For more on Common Action click here and also follow them at their Facebook page and Twitter account.

As part of their actions they are organizing a post budget activists meeting, details as follows:

Wednesday May 21, 6.30pm-8pm, Sydney Mechanics School of Arts, 280 Pitt St, Sydney. 6.15pm for a 6.30pm start $5

What an excellent idea!

We use to do this in Adelaide in the 70’s and it was a great opportunity for young activists to learn about the political economy of budgets, especially how to analyze a taxation or spending decision (or proposal) through the prism of what it would mean for working people, the unemployed, women, ethnic communities and so on.

Those post budget sessions analyzed the Liberal budgets of the Liberal Party’s Fraser governments.

The sessions and analysis was led by political economists who were committed to plain language and working class oriented perspectives. Economics was thus demystified and turned into the common property of workers and other activists who had not gained either secondary or post secondary economic learning opportunities.

The contributors ranged from Keynesian and the more powerful critical analysis of independent Marxist views. However, there was practically nothing in the line of ecological perspectives. Women activists insisted, sometimes but not always with support of men, that the specific discrimination against women in budget decisions, be brought into the analysis.

After a few years these events waned but not before a new popular economic concept evolved: the social wage. The social wage described the connected impact on the standard of living of BOTH the industrial wage (the outcome of industrial, union led wage bargaining) and taxation / government spending, ie the social wage. We could see therefore, that in the dominant framework of Australian capitalism, the possibility that industrial wage gains could be nullified by a bad outcome in the social wage, mainly delivered in budgets Federal and state level).

The connections between inequality, the industrial wage and the social wage were described in an outstanding pamphlet: Australia Ripped Off. Australia Ripped Off was produced by the National Council of then Amalgamated Metal Workers and Shipwrights Union (now the Australian Manufacturing Workers Union). Its foremost author was the recently late Ted Wilshire from the unions National Research Office.  (Australia Ripped Off followed close behind an earlier pamphlet, Australia Up Rooted, that dealt with the impact on manufacturing industry of the biggest mining boom (up till then) in Australian history. Australia Up Rooted sets the standard in Australia for plain language economic education and learning for workers. It featured the wonderful cartoons of Bruce Petty.)

There is an opportunity for this revived form of activist learning re-ignite this class based, critical analysis of the Budget, connect that to what is happening to the finance sector, and integrate a strong environmental / ecological dimension. We lay, then, a foundation for a strategy that can eat away at the dominant economic messages of neo-liberal capitalism.

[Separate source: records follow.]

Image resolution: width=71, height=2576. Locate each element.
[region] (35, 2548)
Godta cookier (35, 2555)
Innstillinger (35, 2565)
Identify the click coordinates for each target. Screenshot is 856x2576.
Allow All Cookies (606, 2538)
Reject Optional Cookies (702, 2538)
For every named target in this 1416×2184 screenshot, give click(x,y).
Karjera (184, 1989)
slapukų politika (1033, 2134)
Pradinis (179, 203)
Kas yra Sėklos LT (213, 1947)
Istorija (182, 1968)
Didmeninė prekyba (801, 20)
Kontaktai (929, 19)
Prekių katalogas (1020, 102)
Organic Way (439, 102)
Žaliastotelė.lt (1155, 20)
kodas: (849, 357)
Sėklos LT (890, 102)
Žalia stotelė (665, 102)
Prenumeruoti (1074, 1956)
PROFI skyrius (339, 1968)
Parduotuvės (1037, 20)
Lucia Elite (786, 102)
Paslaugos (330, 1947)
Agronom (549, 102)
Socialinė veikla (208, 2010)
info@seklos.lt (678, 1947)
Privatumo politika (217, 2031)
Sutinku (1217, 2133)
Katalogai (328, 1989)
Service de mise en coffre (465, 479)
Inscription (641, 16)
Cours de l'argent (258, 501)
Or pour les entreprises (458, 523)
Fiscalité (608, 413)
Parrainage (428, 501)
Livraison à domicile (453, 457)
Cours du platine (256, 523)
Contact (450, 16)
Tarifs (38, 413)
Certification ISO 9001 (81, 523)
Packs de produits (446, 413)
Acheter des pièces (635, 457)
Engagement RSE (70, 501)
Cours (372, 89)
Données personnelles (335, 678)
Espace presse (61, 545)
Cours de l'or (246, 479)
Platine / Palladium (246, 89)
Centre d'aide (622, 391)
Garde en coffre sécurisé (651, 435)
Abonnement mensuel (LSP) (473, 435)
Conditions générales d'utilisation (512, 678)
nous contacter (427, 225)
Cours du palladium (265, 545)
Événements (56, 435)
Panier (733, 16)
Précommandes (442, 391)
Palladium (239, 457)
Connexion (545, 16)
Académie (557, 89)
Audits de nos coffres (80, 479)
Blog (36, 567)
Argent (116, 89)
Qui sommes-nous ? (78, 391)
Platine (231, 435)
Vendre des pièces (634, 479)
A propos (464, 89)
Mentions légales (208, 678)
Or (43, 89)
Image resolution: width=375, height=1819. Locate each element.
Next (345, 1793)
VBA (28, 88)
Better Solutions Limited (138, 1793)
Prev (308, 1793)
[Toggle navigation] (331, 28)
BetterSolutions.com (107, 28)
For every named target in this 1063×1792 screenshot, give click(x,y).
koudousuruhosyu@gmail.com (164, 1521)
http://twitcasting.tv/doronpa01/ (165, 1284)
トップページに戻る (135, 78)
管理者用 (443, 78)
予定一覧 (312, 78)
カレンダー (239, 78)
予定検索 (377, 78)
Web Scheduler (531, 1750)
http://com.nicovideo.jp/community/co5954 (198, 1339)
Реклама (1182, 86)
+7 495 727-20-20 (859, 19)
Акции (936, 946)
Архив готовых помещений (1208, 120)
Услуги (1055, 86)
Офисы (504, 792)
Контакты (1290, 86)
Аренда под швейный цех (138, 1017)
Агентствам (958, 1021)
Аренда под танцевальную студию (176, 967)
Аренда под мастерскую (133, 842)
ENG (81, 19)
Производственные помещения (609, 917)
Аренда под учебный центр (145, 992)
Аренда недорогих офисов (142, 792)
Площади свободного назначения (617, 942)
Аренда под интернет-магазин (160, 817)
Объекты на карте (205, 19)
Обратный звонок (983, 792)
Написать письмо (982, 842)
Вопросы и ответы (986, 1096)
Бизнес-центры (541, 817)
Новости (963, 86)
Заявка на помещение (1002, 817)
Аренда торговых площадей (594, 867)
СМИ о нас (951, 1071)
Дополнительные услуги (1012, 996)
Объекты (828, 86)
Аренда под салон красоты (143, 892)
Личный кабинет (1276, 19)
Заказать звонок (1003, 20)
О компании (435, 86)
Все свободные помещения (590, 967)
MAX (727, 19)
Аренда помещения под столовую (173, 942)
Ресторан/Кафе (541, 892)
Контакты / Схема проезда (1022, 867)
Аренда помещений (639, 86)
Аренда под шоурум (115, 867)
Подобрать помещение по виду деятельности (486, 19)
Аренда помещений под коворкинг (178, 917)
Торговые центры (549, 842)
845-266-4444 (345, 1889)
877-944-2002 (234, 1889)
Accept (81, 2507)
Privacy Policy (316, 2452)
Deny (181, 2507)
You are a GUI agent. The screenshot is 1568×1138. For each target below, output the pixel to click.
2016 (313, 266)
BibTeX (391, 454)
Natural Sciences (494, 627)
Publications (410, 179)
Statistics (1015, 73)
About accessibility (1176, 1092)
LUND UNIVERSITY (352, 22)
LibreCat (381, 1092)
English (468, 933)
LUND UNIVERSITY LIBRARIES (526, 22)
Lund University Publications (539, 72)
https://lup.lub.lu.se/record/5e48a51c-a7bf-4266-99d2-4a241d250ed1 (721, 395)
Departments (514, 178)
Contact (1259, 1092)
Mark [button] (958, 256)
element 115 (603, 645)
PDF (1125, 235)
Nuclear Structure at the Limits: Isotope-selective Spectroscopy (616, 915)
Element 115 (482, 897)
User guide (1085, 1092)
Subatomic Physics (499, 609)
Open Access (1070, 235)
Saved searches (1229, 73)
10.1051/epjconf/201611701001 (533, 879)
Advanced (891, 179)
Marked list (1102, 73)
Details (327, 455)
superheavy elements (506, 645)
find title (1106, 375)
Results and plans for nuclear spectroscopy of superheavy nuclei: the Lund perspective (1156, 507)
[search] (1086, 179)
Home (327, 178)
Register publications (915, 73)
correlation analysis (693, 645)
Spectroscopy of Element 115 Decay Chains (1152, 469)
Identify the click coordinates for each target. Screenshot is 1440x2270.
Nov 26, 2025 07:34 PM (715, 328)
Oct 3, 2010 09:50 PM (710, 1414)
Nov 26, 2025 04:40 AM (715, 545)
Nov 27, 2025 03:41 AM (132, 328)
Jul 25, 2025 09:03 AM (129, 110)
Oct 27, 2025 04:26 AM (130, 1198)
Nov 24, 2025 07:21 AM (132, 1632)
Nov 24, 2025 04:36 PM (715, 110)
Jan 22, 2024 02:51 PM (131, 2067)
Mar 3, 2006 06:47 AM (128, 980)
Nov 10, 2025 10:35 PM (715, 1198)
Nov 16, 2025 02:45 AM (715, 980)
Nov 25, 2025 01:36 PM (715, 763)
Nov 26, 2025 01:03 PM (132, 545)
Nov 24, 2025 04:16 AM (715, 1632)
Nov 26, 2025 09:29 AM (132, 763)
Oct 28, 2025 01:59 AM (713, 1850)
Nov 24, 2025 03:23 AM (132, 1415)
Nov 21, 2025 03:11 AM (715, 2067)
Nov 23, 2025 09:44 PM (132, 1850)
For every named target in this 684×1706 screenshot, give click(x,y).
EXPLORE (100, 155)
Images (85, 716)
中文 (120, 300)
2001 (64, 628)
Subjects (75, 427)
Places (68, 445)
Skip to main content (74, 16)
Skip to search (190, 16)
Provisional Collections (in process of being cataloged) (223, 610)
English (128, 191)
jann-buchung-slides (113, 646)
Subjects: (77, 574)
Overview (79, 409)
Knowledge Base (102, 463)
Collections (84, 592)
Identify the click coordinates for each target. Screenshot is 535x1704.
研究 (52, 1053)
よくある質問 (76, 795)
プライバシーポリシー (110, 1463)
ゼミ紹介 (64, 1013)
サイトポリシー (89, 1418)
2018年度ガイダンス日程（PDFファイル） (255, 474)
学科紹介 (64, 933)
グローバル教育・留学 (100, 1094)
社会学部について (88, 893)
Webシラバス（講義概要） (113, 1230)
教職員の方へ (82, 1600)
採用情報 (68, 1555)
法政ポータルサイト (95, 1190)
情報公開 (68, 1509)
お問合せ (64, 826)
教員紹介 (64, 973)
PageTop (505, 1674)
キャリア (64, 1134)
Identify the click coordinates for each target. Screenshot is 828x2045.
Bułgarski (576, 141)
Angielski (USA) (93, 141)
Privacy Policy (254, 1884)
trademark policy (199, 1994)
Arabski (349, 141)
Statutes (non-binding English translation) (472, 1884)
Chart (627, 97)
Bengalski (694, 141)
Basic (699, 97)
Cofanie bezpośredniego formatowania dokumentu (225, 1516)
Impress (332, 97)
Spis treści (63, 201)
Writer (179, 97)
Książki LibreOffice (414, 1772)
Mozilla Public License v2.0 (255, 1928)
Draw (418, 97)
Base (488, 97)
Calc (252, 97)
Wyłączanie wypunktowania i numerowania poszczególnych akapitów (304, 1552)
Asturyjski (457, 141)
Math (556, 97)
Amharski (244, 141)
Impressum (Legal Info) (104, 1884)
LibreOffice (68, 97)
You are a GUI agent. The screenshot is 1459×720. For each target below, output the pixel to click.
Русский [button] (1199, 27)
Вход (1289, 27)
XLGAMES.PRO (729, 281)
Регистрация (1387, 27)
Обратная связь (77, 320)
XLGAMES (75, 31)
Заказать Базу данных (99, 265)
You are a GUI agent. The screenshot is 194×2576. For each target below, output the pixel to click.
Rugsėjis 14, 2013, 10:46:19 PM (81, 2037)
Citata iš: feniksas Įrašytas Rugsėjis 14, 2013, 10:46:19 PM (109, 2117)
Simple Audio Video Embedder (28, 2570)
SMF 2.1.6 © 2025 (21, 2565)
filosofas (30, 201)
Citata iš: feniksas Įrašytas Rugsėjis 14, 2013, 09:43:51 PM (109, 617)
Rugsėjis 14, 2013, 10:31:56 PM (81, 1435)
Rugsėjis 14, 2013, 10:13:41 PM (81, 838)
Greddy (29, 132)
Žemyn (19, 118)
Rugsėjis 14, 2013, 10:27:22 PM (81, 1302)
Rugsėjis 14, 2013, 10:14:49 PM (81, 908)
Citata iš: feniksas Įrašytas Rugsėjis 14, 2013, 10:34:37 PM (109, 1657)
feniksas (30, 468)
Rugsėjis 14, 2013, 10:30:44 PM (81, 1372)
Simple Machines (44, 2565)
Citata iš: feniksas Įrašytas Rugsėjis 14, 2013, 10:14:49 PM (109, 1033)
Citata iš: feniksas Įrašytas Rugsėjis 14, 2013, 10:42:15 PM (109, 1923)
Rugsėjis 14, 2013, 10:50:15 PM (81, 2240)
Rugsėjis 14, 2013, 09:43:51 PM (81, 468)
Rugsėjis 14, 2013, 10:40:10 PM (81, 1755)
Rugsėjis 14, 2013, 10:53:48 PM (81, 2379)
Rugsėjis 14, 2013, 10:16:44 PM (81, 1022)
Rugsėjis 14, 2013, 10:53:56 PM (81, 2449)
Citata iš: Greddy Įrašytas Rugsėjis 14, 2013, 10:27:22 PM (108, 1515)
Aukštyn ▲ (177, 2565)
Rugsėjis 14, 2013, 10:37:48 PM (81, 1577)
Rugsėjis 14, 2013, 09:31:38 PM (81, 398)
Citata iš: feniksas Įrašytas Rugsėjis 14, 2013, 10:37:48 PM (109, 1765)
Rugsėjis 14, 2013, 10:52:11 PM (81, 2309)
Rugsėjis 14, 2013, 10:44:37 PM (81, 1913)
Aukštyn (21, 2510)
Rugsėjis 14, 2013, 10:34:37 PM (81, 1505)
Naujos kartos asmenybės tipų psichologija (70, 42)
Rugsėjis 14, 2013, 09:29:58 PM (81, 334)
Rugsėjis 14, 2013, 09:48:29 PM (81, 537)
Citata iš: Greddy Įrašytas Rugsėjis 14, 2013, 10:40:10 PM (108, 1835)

On this point, we who attend must demand that this is what the Common Action organizers provide: pressure from below can prevent the tendency for economic analysis that is soft and founded on assumptions that accept the dominant economic framework.

The system, 21st century capitalism, is founded in two interacting and mutually depend exploitations: the exploitation of most humans by a minority, and the exploitation of NATURE by that same minority. Associated with this, the system can at best offer only a very stunted form of democracy, that is, a somewhat compromised parliamentary democracy.

Finally, we can – collectively – build a coherent and unifying ALTERNATIVE political economic dynamic: both in policy and also strategy for that policy and its underpinning principals to challenge and become dominant. The potential for this exists in the dozens of campaigns that are points of resistance already to the dominant destructive momentum that is in our face every day.

These resistance campaigns are fragmented but they can be brought together and harnessed in a new and dynamically democratic alternative. We then have class based struggle happening again in a 21 st century form, just as it is forming in many other places around the world.